Komentując poniedziałkowe zatrzymanie tego obywatela Białorusi na lotnisku Okęcie przez Straż Graniczną, rzecznik MSZ Marcin Bosacki mówił: według naszej najlepszej wiedzy jest to pomyłka prokuratury, która uwierzyła w list gończy wydany przez władze białoruskie.
"W żadnym zakresie zatrzymanie to nie wiązało się z czynnościami polskiej prokuratury, nie mogła więc ona popełnić żadnego błędu. Choć Prokuratorowi Generalnemu nie są znane źródła wiedzy rzecznika MSZ, z całą pewnością informacji tych nie zweryfikował w prokuraturze przed ich upublicznieniem" - głosi oświadczenie umieszczone we wtorek na stronie Prokuratury Generalnej.
Informując Ministra Spraw Zagranicznych o powyższym, Prokurator Generalny wyraził głębokie przekonanie, że w przyszłości wszelkie wypowiedzi rzecznika prasowego MSZ, oceniające działania prokuratury, poprzedzone będą rzetelnym sprawdzeniem posiadanych informacji - dodano w oświadczeniu.

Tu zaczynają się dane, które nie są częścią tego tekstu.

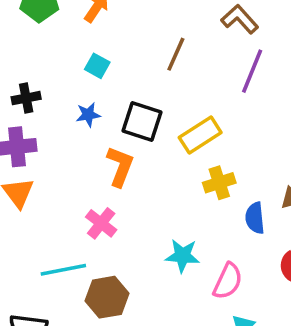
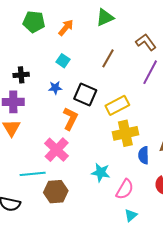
yellow cross: (219, 183) -> (125, 133), size x1.4
pink cross: (101, 223) -> (57, 150), size x1.4

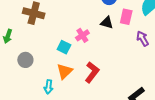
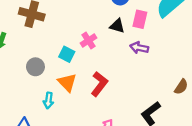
purple arrow: (143, 39) -> (139, 48), moved, turned -49
gray circle: (25, 60) -> (35, 67), moved
orange triangle: (65, 71) -> (67, 82), turned -30

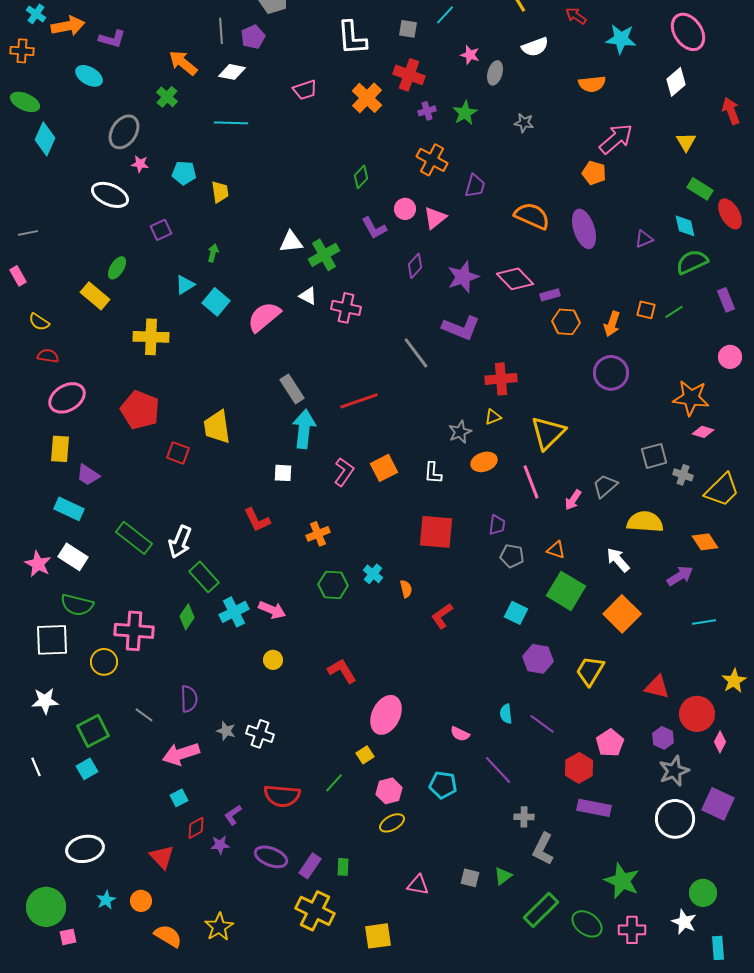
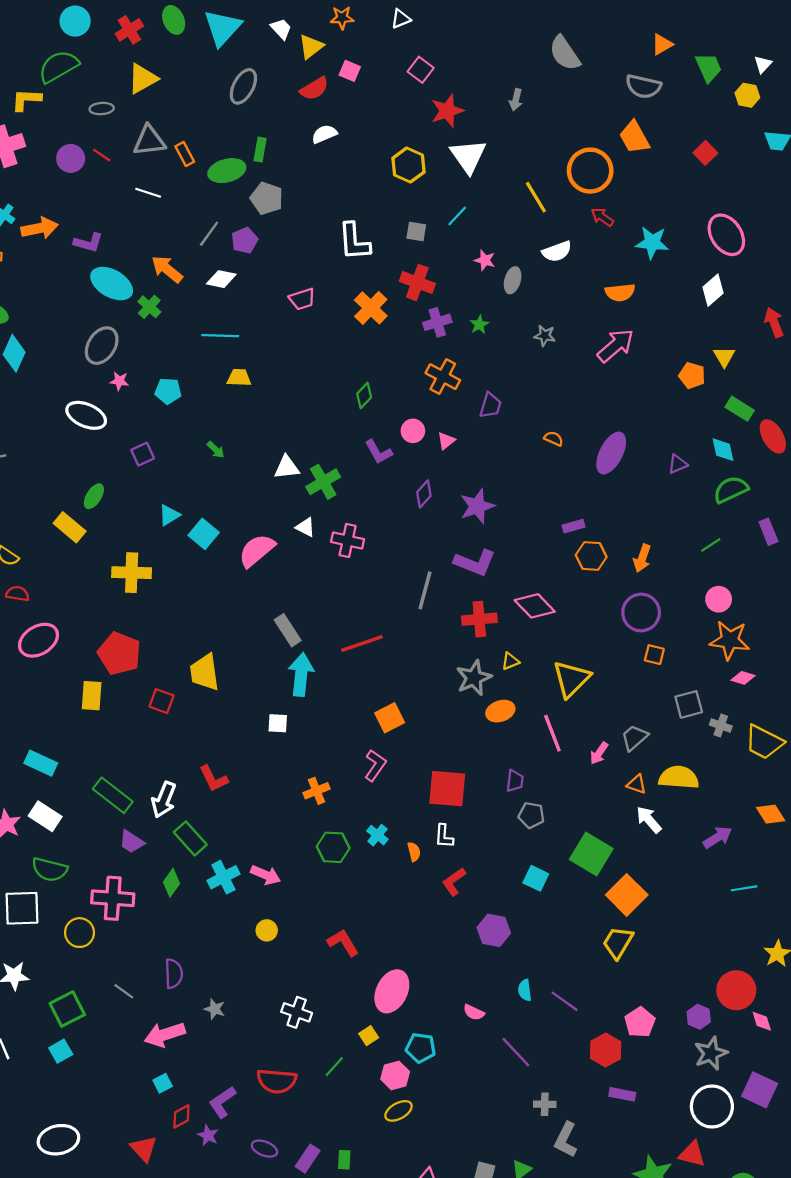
gray line: (221, 31) -> (209, 234), turned 40
cyan ellipse: (89, 76) -> (112, 284), moved, size x1.4
purple cross: (427, 111) -> (437, 322), size x1.4
green star: (465, 113) -> (479, 325), size x0.7
pink arrow: (616, 139) -> (616, 346), moved
orange pentagon: (594, 173) -> (692, 375), moved
yellow trapezoid: (220, 192) -> (239, 378), moved, turned -80
orange semicircle: (532, 216) -> (554, 439), size x0.5
pink triangle: (435, 218) -> (446, 441), size x0.7
purple ellipse: (584, 229) -> (611, 453), turned 45
green arrow: (213, 253) -> (216, 450), moved, turned 120
pink diamond: (515, 279) -> (535, 606), moved
orange square: (646, 310) -> (654, 655), moved
gray line: (416, 353) -> (425, 590), turned 52
pink circle: (730, 357) -> (719, 599), moved
red cross: (501, 379) -> (479, 619), moved
gray star: (460, 432) -> (474, 678), size x1.4
yellow rectangle: (60, 449) -> (92, 696), moved
pink L-shape: (344, 472) -> (375, 765), moved
white L-shape: (433, 473) -> (444, 836), moved
purple trapezoid: (88, 475) -> (132, 842), moved
yellow trapezoid: (722, 490) -> (764, 742), turned 72
red L-shape: (257, 520) -> (214, 779), moved
orange diamond: (705, 542) -> (771, 814), moved
orange triangle: (556, 550) -> (637, 784), moved
orange square: (622, 614) -> (627, 895), moved
purple hexagon: (538, 659) -> (494, 930), moved
red triangle: (657, 687) -> (692, 1154), moved
white cross: (260, 734) -> (297, 1012), moved
pink diamond: (720, 742) -> (762, 1021), turned -45
cyan pentagon: (443, 785) -> (421, 1048), moved
purple rectangle: (594, 808) -> (622, 1094), size x0.7
purple L-shape: (233, 815) -> (222, 1102), size x1.4
purple star: (220, 845) -> (208, 1135), turned 30
purple ellipse: (271, 857) -> (264, 1149), size x0.7

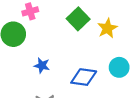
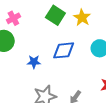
blue diamond: (84, 77) -> (64, 50), moved

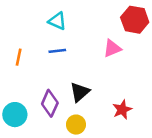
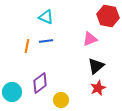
orange line: (19, 57) -> (27, 46), moved
black triangle: (80, 92) -> (96, 66), moved
purple diamond: (50, 103) -> (40, 83), turned 30

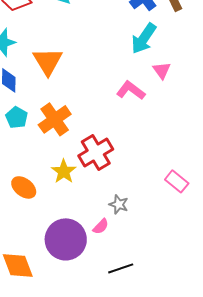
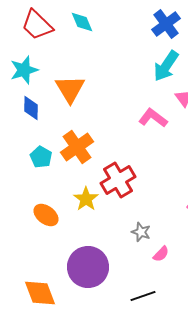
cyan pentagon: (17, 117) -> (41, 157), moved
pink semicircle: (101, 226) -> (161, 254), moved

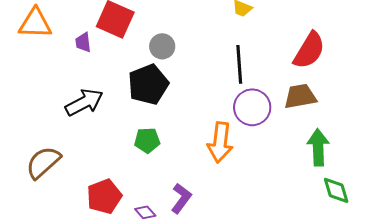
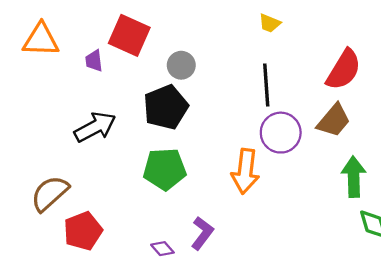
brown trapezoid: (300, 96) -> (334, 120), turned 140
green pentagon: (147, 140) -> (165, 169), size x1.5
red pentagon: (104, 196) -> (83, 231), moved

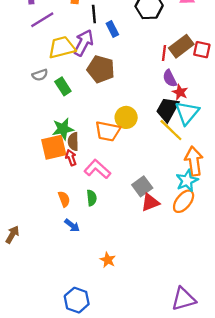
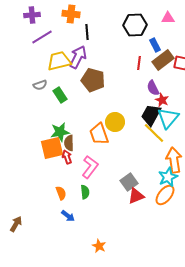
blue rectangle: (112, 29) -> (155, 45), moved
red line: (164, 53) -> (139, 63), moved
orange trapezoid: (108, 131) -> (99, 134), turned 60
pink L-shape: (97, 169) -> (90, 167), turned 85

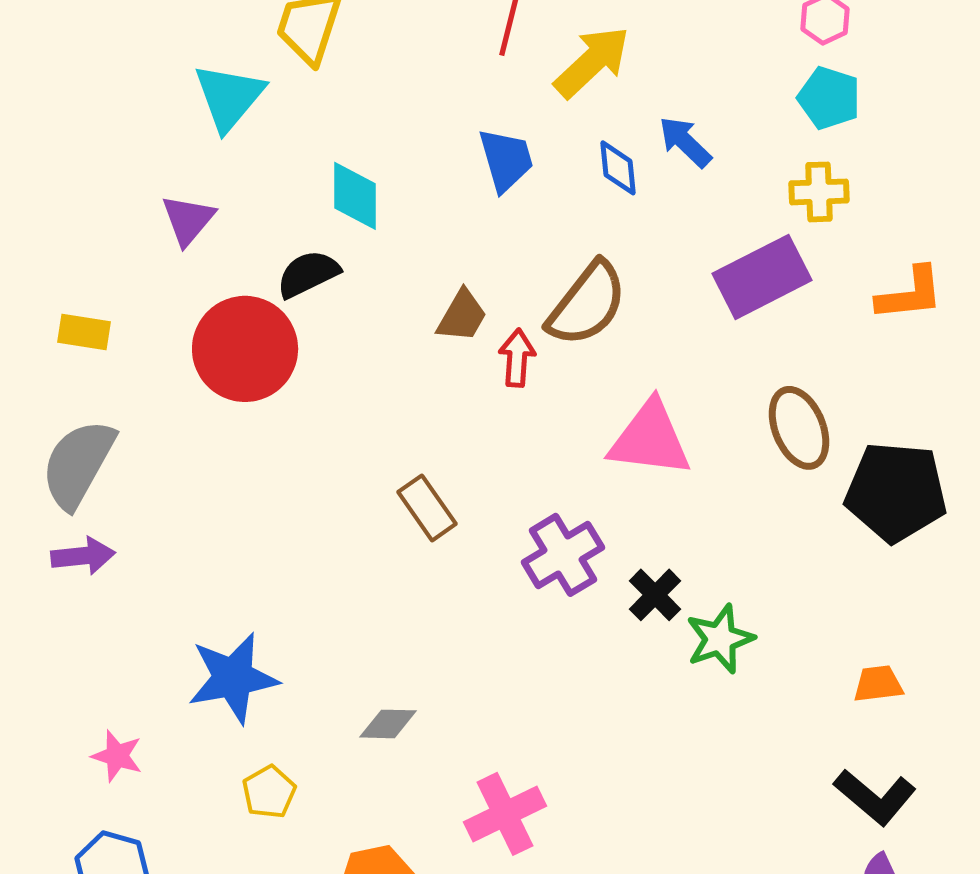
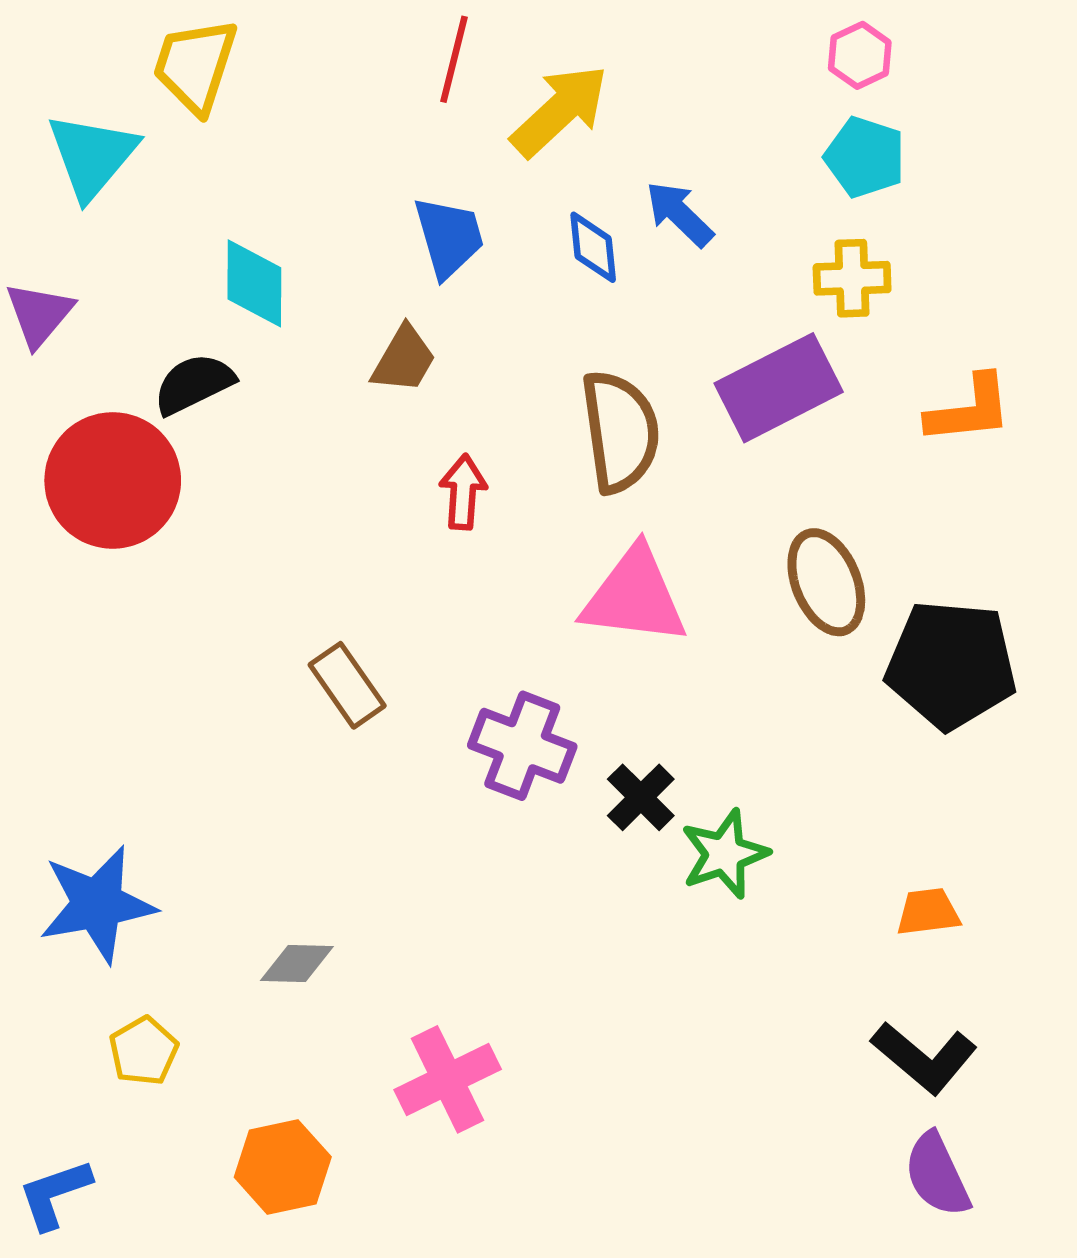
brown semicircle: (587, 304) -> (620, 432), moved, turned -46
brown trapezoid: (462, 316) -> (404, 359), moved
purple cross: (563, 555) -> (522, 746), turned -38

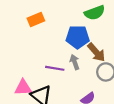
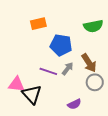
blue pentagon: (78, 37) -> (61, 45), moved
gray arrow: (75, 62) -> (68, 69), turned 48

Nieprawdziwe są podawane przez MSZ informacje, że zatrzymanie nastąpiło na skutek decyzji polskiej prokuratury - stwierdza także komunikat prokuratury.
Jak informuje rzecznik Prokuratury Generalnej Mateusz Martyniuk, w związku z tą niefortunną wypowiedzią, rzecznik MSZ wyraził ubolewanie bezpośredniej rozmowie z Andrzejem Seremetem.